Directly across the street from the Pat Conroy Literary Center is a small gem of an educational historic park that has become a source of pride to all who visit here.
The Witness Tree Park is an educational project of the Pat Conroy Literary Center. Our center has created and now manages and maintains a park dedicated to preserving an ancient and uniquely historic Live Oak Tree and to highlighting the historical significance of the site on which it grows. Its designation as a witness tree comes in part from The National Battlefield Trust, which designates any tree that played a role either during the Revolutionary or Civil War as one of the last living witnesses to the birth of this country.
This site came to the attention of the board when the Beaufort Historical Society offered us an iconic photograph of the tree taken in 1864 when it served as parade grounds for United States Colored Troops (known as the Connecticut 29 or USCT), which secured this tree’s place as a true “Witness Tree.” Our park adds another experience/destination for those many thousands of people who come to Beaufort annually to visit this historically important town.
With the addition of benches, our park is already being used as a meeting place, a quiet place for meditation, for poetry readings, and educational field trips for local elementary school children. The educational opportunities of this park cannot be overemphasized — from teaching Beaufort school children about the connection between their hometown and our country’s history — as students learn about African American volunteers who became soldiers to fight for the freedom of others – to exposing them to the richness of the natural world that defines our Lowcountry — to the importance of storytelling. The resilience of a tree this old, one that has survived wars, hurricanes, and disease, will inspire both adults and young children.
This “Tree of Knowledge” has already inspired local teachers to use this tree as a prompt for stories, poems, or drawings as they teach their hometown’s place in our nation’s history and teach lessons on the natural world and this unique Lowcountry environment. They learn the role trees play in producing carbon dioxide, as well as how a tree can be a home or habitat for birds and other small animals.

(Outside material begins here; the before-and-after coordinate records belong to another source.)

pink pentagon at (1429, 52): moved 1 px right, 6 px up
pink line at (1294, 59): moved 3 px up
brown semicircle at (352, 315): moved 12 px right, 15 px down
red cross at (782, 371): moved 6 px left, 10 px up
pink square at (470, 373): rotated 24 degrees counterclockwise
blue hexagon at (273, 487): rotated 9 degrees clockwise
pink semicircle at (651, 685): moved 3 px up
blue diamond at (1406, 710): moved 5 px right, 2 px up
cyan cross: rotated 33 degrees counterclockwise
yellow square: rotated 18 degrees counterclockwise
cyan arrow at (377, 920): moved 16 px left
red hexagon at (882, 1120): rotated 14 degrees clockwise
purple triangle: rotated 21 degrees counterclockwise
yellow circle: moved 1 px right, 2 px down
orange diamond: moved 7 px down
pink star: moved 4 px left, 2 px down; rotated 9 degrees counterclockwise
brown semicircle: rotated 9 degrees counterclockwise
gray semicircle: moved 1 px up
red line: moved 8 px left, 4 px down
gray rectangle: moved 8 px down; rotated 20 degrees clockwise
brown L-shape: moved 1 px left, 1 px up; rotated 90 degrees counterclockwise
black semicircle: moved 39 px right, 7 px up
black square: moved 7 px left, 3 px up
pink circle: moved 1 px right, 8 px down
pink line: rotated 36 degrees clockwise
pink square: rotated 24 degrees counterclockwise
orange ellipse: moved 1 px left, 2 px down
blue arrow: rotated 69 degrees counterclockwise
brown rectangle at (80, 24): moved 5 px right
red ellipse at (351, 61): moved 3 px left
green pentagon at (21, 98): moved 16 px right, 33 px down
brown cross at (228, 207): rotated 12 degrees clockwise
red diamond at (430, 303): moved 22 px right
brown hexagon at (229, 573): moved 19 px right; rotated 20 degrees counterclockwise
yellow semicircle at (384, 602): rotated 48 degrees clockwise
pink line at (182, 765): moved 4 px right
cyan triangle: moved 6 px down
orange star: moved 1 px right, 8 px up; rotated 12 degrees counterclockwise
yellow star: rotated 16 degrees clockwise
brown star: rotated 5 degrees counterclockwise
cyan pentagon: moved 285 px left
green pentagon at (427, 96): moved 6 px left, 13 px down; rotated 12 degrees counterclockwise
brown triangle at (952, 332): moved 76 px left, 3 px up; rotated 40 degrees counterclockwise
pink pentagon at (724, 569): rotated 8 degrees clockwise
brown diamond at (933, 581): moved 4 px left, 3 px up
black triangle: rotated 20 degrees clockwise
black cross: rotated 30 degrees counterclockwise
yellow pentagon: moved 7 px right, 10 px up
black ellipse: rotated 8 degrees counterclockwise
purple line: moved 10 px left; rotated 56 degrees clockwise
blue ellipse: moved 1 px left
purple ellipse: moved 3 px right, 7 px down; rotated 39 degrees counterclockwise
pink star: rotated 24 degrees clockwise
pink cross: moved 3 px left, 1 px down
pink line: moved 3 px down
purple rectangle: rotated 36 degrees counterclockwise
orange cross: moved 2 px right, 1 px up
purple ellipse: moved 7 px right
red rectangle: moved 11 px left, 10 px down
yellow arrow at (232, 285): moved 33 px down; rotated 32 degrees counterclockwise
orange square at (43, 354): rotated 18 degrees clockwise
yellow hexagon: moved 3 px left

In addition to the stories of soldiers of the Civil War era, they write poems and stories imagining everything from a family picnic to a child reading a book under its boughs, to a local fisherman selling his day’s catch under its shade. And lastly, how Beaufort’s rivers, with the ever-changing tides, helped create one of America’s finest novelists, Pat Conroy, our Prince of Tides.

Historic Witness Tree

The resilience of a tree this old, one that has survived wars, hurricanes, and disease, will serve to inspire both adults and young children.